Job hunting or not, have a resume on hand
You may be fine with a generic resume for an entire job search, but only if your job search is within a narrow field. If you’re applying for a job opening or to a particular company, you’ll want to a version of your resume that is explicitly geared toward demonstrating that you’re a great candidate for that specific role. But this doesn’t mean you need to do a total resume overhaul every time you send it to someone.
Start off with making yourself a standard resume for nonclinical jobs, and tweak it whenever you have a definite purpose for which you’ll be using it. You don’t want to miss a job opportunity because you say you’ll “get to it later” and don’t have an adequate resume to use. Also, at some point you’ll have someone say to you, “Shoot me your resume!” And won’t it be nice to actually be able to just “shoot them your resume” while you are still fresh on their mind.

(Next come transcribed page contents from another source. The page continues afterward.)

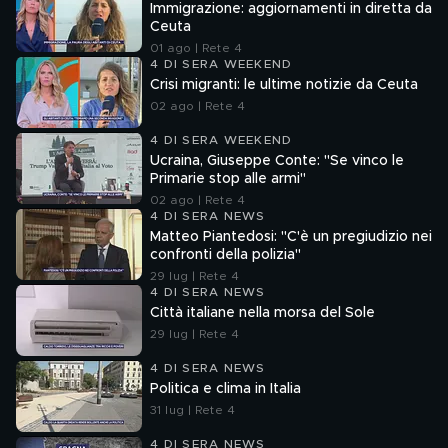
Immigrazione: aggiornamenti in diretta da
Ceuta
01 ago | Rete 4
4 DI SERA WEEKEND
Crisi migranti: le ultime notizie da Ceuta
02 ago | Rete 4
4 DI SERA WEEKEND
Ucraina, Giuseppe Conte: "Se vinco le
Primarie stop alle armi"
02 ago | Rete 4
4 DI SERA NEWS
Matteo Piantedosi: "C'è un pregiudizio nei
confronti della polizia"
29 lug | Rete 4
4 DI SERA NEWS
Città italiane nella morsa del Sole
29 lug | Rete 4
4 DI SERA NEWS
Politica e clima in Italia
31 lug | Rete 4
4 DI SERA NEWS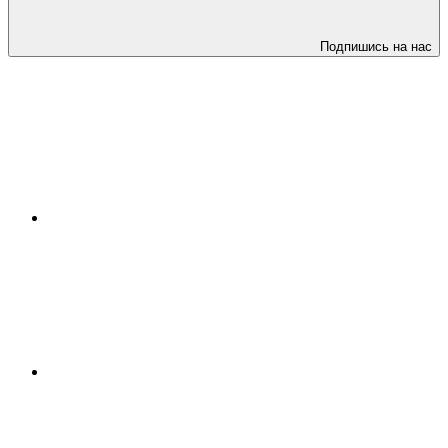
Подпишись на нас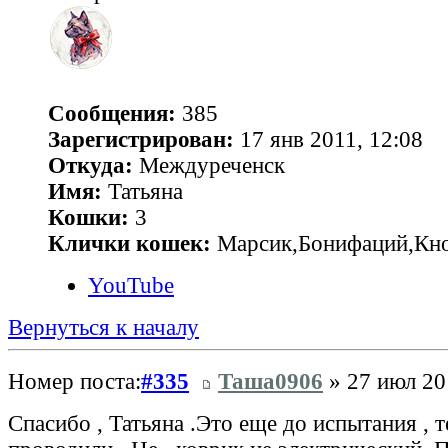
Сообщения:
385
Зарегистрирован:
17 янв 2011, 12:08
Откуда:
Междуреченск
Имя:
Татьяна
Кошки:
3
Клички кошек:
Марсик,Бонифаций,Кн
YouTube
Вернуться к началу
Номер поста:
#335
Таша0906
» 27 июл 20
Спасибо , Татьяна .Это еще до испытания , т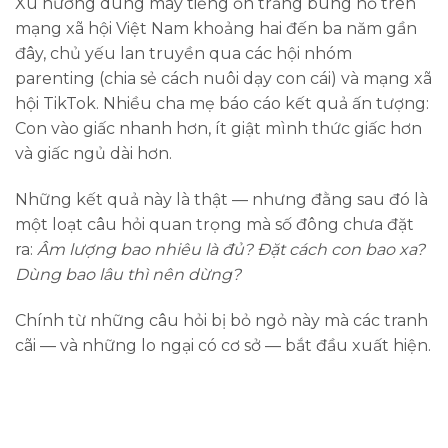
Xu hướng dùng máy tiếng ồn trắng bùng nổ trên
mạng xã hội Việt Nam khoảng hai đến ba năm gần
đây, chủ yếu lan truyền qua các hội nhóm
parenting (chia sẻ cách nuôi dạy con cái) và mạng xã
hội TikTok. Nhiều cha mẹ báo cáo kết quả ấn tượng:
Con vào giấc nhanh hơn, ít giật mình thức giấc hơn
và giấc ngủ dài hơn.
Những kết quả này là thật — nhưng đằng sau đó là
một loạt câu hỏi quan trọng mà số đông chưa đặt
ra:
Âm lượng bao nhiêu là đủ? Đặt cách con bao xa?
Dùng bao lâu thì nên dừng?
Chính từ những câu hỏi bị bỏ ngỏ này mà các tranh
cãi — và những lo ngại có cơ sở — bắt đầu xuất hiện.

Craft your perfect resume, step by step
A resume tends to get somewhat longer the more work experience you have, though it shouldn’t go beyond a couple pages. For physicians who haven’t yet completed residency, I suggest sticking to just one page. Things means that you must use the space wisely! Main sections you’ll probably want to have include, or are renditions of:
- Education and postgraduate training
- Professional development and membership
- Licensure and certification
- Awards and honors
A guide to writing a stellar resume for nonclinical jobs for physicians
We’ll go through each of these in some detail. First though, let me say that writing a resume is all about finding a sweet spot. You must:
- Provide enough information that the reader has a solid sense of your work history and accomplishments, but don’t provide needless detail that would cause them to miss or glaze over the important parts.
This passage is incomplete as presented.